Palermo reforça o perfil dos participantes (classe média, sem setores populares), mas evidencia com igual peso o fato de que a megamanifestação faz surgir um novo sujeito político, com capacidade de ação sobre o tabuleiro político daquele país.

Volto ao ponto de partida, bebo outra vez na fonte de Cláudio Abramo, quando ele discute (in A regra do jogo) a diferença entre interpretação e opinião, travestida de notícia, no discurso jornalístico:

“A interpretação não é opinião. Pode se interpretar o desencadeamento, a concatenação dos fatos e o significado de certas coisas. Pode-se dizer: tal fato ocorreu porque antes havia ocorrido isto e amanhã pode ocorrer aquilo. É uma interpretação. A opinião fica um passo além. É quando se diz: isso aconteceu e está errado.”

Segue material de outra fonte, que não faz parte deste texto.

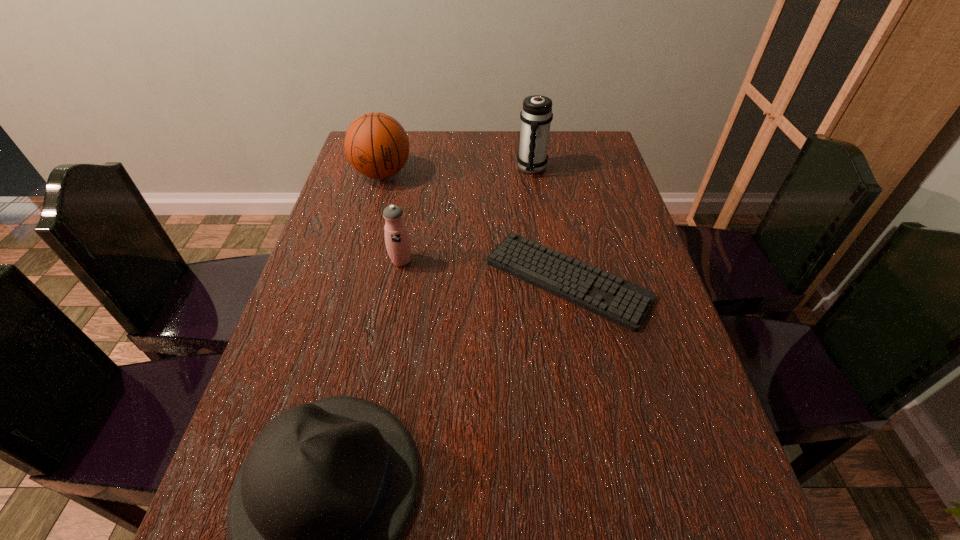 What are the coordinates of `unoccupied position between the basketball and the taller thermos bottle` in the screenshot? It's located at (457, 171).

This screenshot has width=960, height=540. In order to click on free space between the right thermos bottle and the basketball in this screenshot , I will do `click(457, 171)`.

Find the location of `empty location between the shortest object and the basketball`. empty location between the shortest object and the basketball is located at coordinates (475, 227).

You are a GUI agent. You are given a task and a screenshot of the screen. Output one action in this format:
    pyautogui.click(x=<x>, y=<y>)
    Task: Click on the vacant area that lies between the left thermos bottle and the computer keyboard
    
    Given the screenshot: What is the action you would take?
    pyautogui.click(x=484, y=271)

Locate an element on the screen. The width and height of the screenshot is (960, 540). free area in between the computer keyboard and the taller thermos bottle is located at coordinates (549, 224).

This screenshot has width=960, height=540. What are the coordinates of `free space between the computer keyboard and the basketball` in the screenshot? It's located at (475, 227).

Locate an element on the screen. The width and height of the screenshot is (960, 540). vacant space in between the shorter thermos bottle and the shortest object is located at coordinates (484, 271).

The width and height of the screenshot is (960, 540). What are the coordinates of `object that ranks as the closest to the taller thermos bottle` in the screenshot? It's located at (622, 302).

Nos relatos editorializados (na Folha, numa simbiose de texto e imagem), no caso da repórter Delis Ortiz é mais grotesco posto que ela fez sua “passagem” de texto no meio da passeata, fica evidente a tentativa de a mídia ocupar o espaço dos partidos políticos, na tentativa de ditar o debate público. Ao secundarizar a notícia, a mídia (Folha e TV Globo, neste caso específico) pratica um tipo de jornalismo às avessas, que tenta adequar a realidade ao seu discurso (relato), à revelia dos fatos e do distinto público.

Mas, afinal, para que serve o jornalismo? Valho-me de Jack Fuller (apud Kovach e Rosenstiel, in Os elementos do jornalismo): “A meta principal do jornalismo é contar a verdade de forma que as pessoas disponham de informação para sua própria independência”.

Ao enveredar por um caminho oposto, Folha e Globo desservem à sociedade e à democracia, porque tentam impor, a qualquer custo, um ponto de vista particular, de forma ilegítima, sem conexão com os fatos, protagonistas e contextos.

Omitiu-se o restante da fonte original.